◆ Exercise aim ◆
Search the listing below, and show each line that includes the word "vinduespudser".

◆ Data ◆
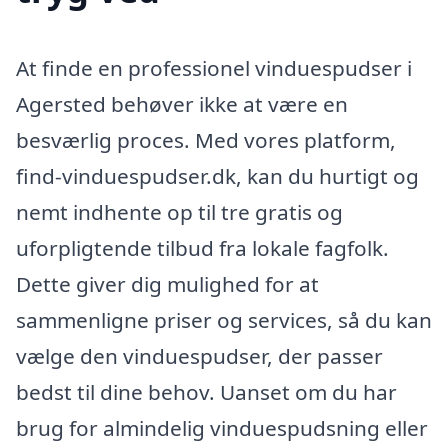
At finde en professionel vinduespudser i
Agersted behøver ikke at være en
besværlig proces. Med vores platform,
find-vinduespudser.dk, kan du hurtigt og
nemt indhente op til tre gratis og
uforpligtende tilbud fra lokale fagfolk.
Dette giver dig mulighed for at
sammenligne priser og services, så du kan
vælge den vinduespudser, der passer
bedst til dine behov. Uanset om du har
brug for almindelig vinduespudsning eller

◆ Exercise result ◆
At finde en professionel vinduespudser i
find-vinduespudser.dk, kan du hurtigt og
vælge den vinduespudser, der passer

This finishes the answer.